你想改变你的连接,所以它返回min(addressID)而不是所有的连接:

        INNER JOIN address a ON p.person_id = a.person_id
        inner join (select person_id, min(address_type_id) as min_addr 
from address group by person_id) a_min 
on a.person_id = a_min.person_id and a.address_type_id = a_min.min_addr

#3


1  

If SQL Server, or other version with common table expressions (CTE), you could do the following. The CTE adds a row-number column that is grouped by person and ordered by the address_type_id. The main query is altered to return number 1 row for each person from the CTE.
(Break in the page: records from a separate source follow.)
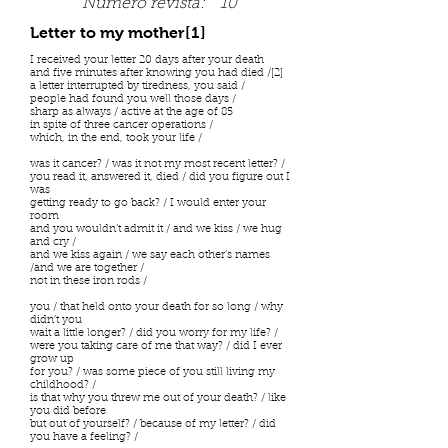
Número revista:
10
Letter to my mother[1]
I received your letter 20 days after your death
and five minutes after knowing you had died /[2]
a letter interrupted by tiredness, you said /
people had found you well those days /
sharp as always / active at the age of 85
in spite of three cancer operations /
which, in the end, took your life /
was it cancer? / was it not my most recent letter? /
you read it, answered it, died / did you figure out I
was
getting ready to go back? / I would enter your
room
and you wouldn’t admit it / and we kiss / we hug
and cry /
and we kiss again / we say each other’s names
/and we are together /
not in these iron rods /
you / that held onto your death for so long / why
didn’t you
wait a little longer? / did you worry for my life? /
were you taking care of me that way? / did I ever
grow up
for you? / was some piece of you still living my
childhood? /
is that why you threw me out of your death? / like
you did before
but out of yourself? / because of my letter? / did
you have a feeling? /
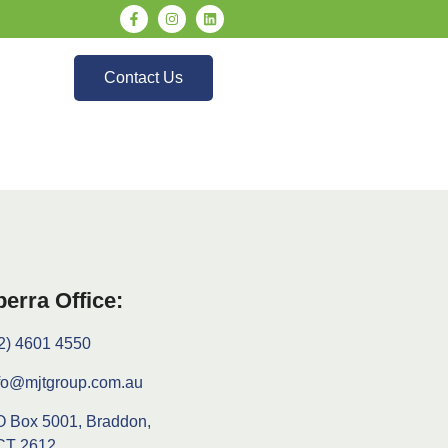
Contact Us
erra Office:
2) 4601 4550
fo@mjtgroup.com.au
 Box 5001, Braddon,
CT 2612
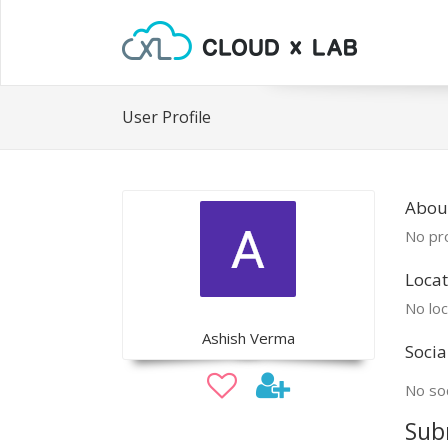
User Profile
Abou
No pro
Locat
No loc
Ashish Verma
Socia
No soc
Sub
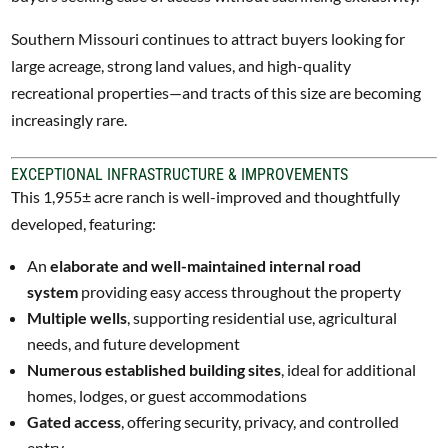
Southern Missouri continues to attract buyers looking for
large acreage, strong land values, and high-quality
recreational properties—and tracts of this size are becoming
increasingly rare.
EXCEPTIONAL INFRASTRUCTURE & IMPROVEMENTS
This 1,955± acre ranch is well-improved and thoughtfully
developed, featuring:
An
elaborate and well-maintained internal road
system
providing easy access throughout the property
Multiple wells
, supporting residential use, agricultural
needs, and future development
Numerous established building sites
, ideal for additional
homes, lodges, or guest accommodations
Gated access
, offering security, privacy, and controlled
entry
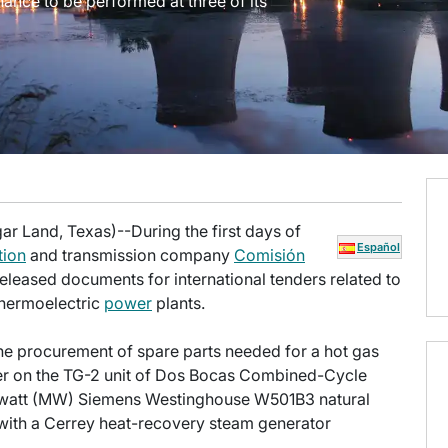
nance to be performed at three of its
ar Land, Texas)--During the first days of
Español
tion
and transmission company
Comisión
eleased documents for international tenders related to
thermoelectric
power
plants.
he procurement of spare parts needed for a hot gas
er on the TG-2 unit of Dos Bocas Combined-Cycle
gawatt (MW) Siemens Westinghouse W501B3 natural
 with a Cerrey heat-recovery steam generator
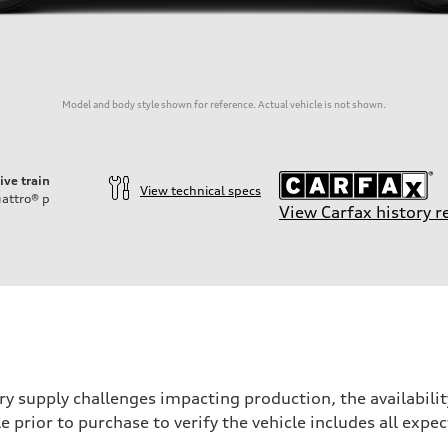
Model and body style shown for reference. Actual vehicle is not shown.
ive train
View technical specs
attro®
p
View Carfax history r
ry supply challenges impacting production, the availabil
e prior to purchase to verify the vehicle includes all exp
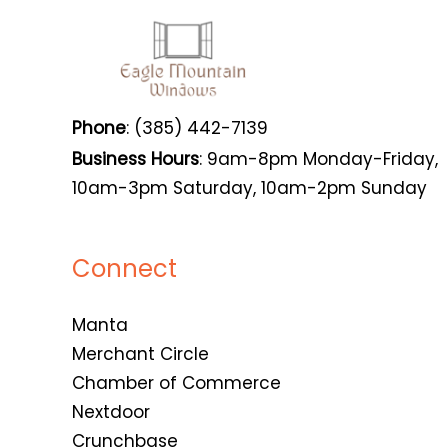
Phone
: (385) 442-7139
Business Hours
: 9am-8pm Monday-Friday,
10am-3pm Saturday, 10am-2pm Sunday
Connect
Manta
Merchant Circle
Chamber of Commerce
Nextdoor
Crunchbase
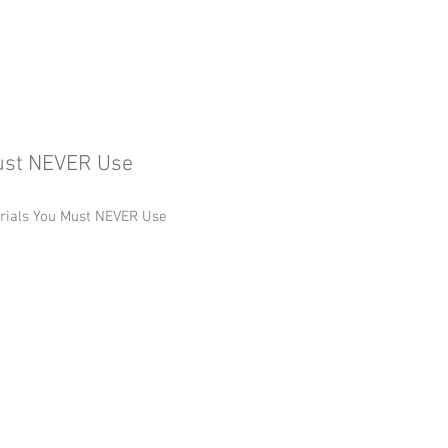
Must NEVER Use
erials You Must NEVER Use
如果SQL Server或具有公用表表达式(CTE)的其他版本,您可以执行以下操作。 CTE添加一个按人员分组并按address_type_id排序的行号列。主要查询被更改为从CTE返回每个人的第1行。

WITH cte AS
    (
    SELECT
         a.person_id,
         a.address_type_id,
         a.city_cd, 
         a.state_cd, 
         a.postal_cd,
         ROW_NUMBER() over (PARTITION BY person_id ORDER BY address_type_id) AS sequence
    FROM address a
    INNER JOIN AddressType at ON a.address_type_id = at.address_type_id
    )

    SELECT 
        p.person_id,
        p.first_nm,
        p.last_nm, 
        pu.purchase_dt,
        pr.sku, 
        pr.description,
        a.address_type_id,
        a.city_cd, 
        a.state_cd, 
        a.postal_cd
    FROM 
        person p 
        INNER JOIN cte a ON p.person_id = a.person_id
        INNER JOIN purchase pu ON pu.person_id = p.person_id
        INNER JOIN product pr ON pr.product_id = pu.product_id
    WHERE
        a.sequence = 1

By the way, if you have person records that have no addresses, you might want to change the INNER JOIN to an OUTER JOIN on the addresses table (cte in my answer). This may also be appropriate for joins to purchase and product if your requirements indicate so.

顺便说一句,如果您有没有地址的人员记录,您可能想要在地址表上将INNER JOIN更改为OUTER JOIN(在我的回答中为cte)。如果您的要求表明,这也适用于购买和产品的连接。